The 2022 World Cup remains the reference point for what this team can achieve. Eliminating Serbia, then dismantling Portugal 6–1 in the Round of 16, and pushing France to a quarter-final that could have gone either way — that was not fortune. That was a team executing a system at close to its ceiling. Yakin’s Switzerland are not a side that relies on individual moments; they are a collective that makes the sum of their parts add up to more than the individual talent suggests.
Their qualification campaign was composed rather than spectacular, which is precisely how Switzerland prefer to operate. They finished top of their UEFA group, conceded sparingly, and arrived without the kind of chaotic form fluctuations that affect teams chasing results.
The concern: Switzerland can become passive once they have a lead, and their creativity against compact defensive blocks is limited. Bosnia’s set-piece threat is real, and Canada’s pressing intensity in Toronto could make the final group match uncomfortable. If Xhaka or Akanji is unavailable through injury, the team’s structural quality drops significantly.
Verdict: Group winners. The most complete team here by a measurable margin.
Canada — The Home Advantage Factor
Canada enter this tournament ranked 30th in the world, as co-hosts, and with something to prove after a 2022 campaign that ended in a group-stage exit without a win. The context has changed considerably. Alphonso Davies — one of the most electrifying left-backs in world football — returns from injury. Alistair Johnston and Kamal Miller shore up a defensive line that looked vulnerable in Qatar. Jonathan David, the most prolific Canadian forward of his generation, leads the line.
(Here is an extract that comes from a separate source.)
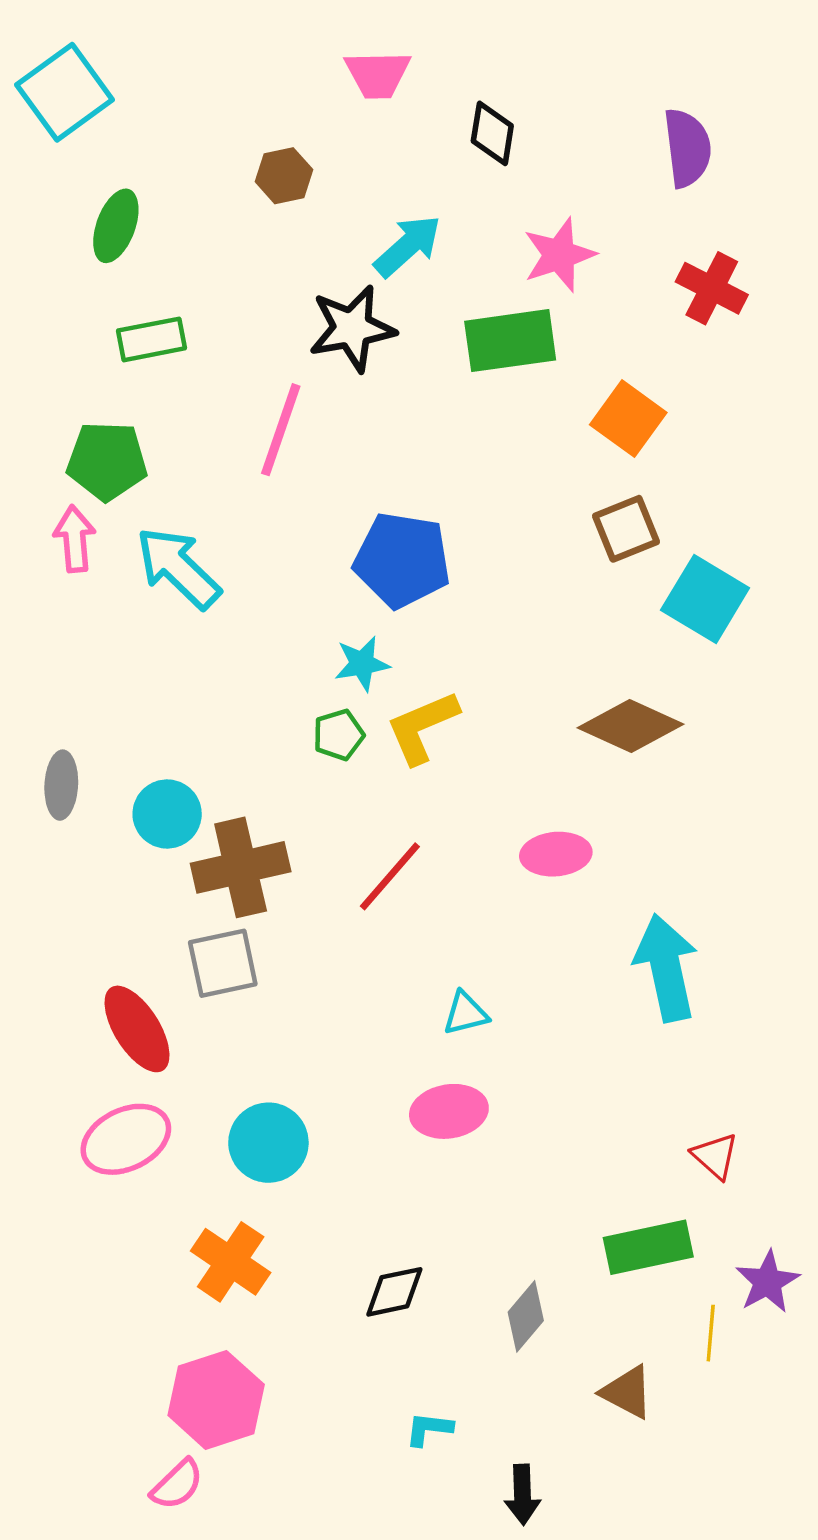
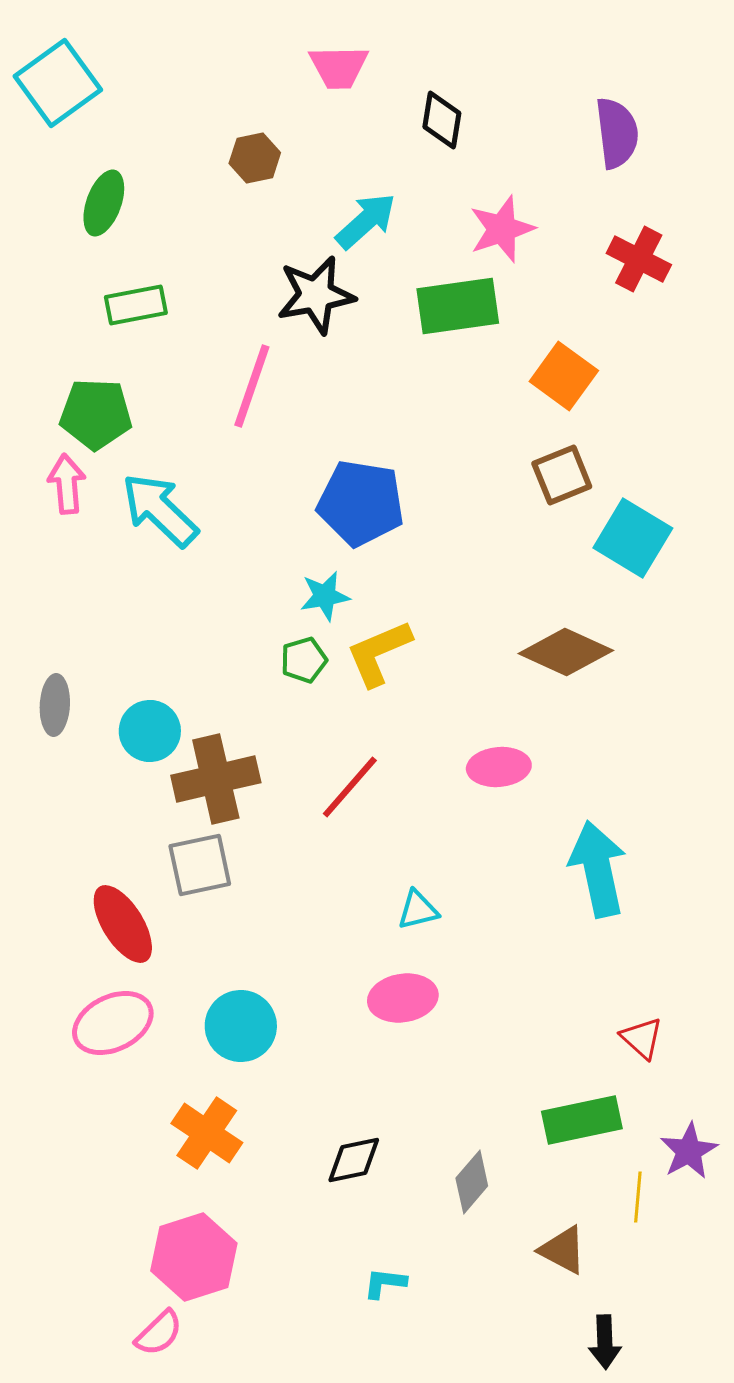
black arrow: (522, 1495) -> (605, 1342), moved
The home crowd is not a minor detail. BMO Field in Toronto holds around 45,500 fans, and Canada play both the opening match of the group — against Bosnia — and the decisive final match against Switzerland there. The noise, the expectation, and the pressure of representing a host nation changes the dynamic of games. Switzerland know this. Bosnia will feel it from the first minute.
Canada’s playing style is direct and physical — a high press built on vertical transitions and pace rather than technical control. Against weaker opposition, that approach produces results. Against Switzerland in the final match, it will require everything to go right simultaneously: Davies at his best, David clinical, and the crowd creating the kind of sustained pressure that forces uncharacteristic errors.
The concern: Canada’s results in 2026 qualifying were inconsistent. A depleted squad struggled against Iceland in March, raising questions about depth beyond the first XI. If Davies or David is not at full sharpness following injury returns, the attacking threat diminishes considerably.
Verdict: Genuine contenders for second place. A lot depends on the Bosnia opener and how much momentum they carry into the Switzerland finale.
Bosnia & Herzegovina — The Disruptors
Bosnia are ranked 65th in the world and priced at 4.50 to win the group. Those numbers suggest a comfortable underdog. The context says otherwise.
They just eliminated Italy — the only former World Cup champion to miss three consecutive tournaments — across consecutive penalty shootouts. They have done it the hard way, under pressure, against teams with more individual talent, and they have come through. That experience of winning in the most psychologically demanding circumstances in football is not nothing.
Edin Džeko remains the focal point of the attack. At 39, he is no longer the player who dominated in his peak years, but his movement in the box, his ability to hold up play, and his threat from set pieces make him a presence any central defence must account for throughout the match — and across all three group games. Bosnia’s set-piece delivery is organised and dangerous. Against a Canada side that showed defensive vulnerability in recent fixtures, and against Switzerland who occasionally allow late pressure when protecting leads, this is a meaningful threat.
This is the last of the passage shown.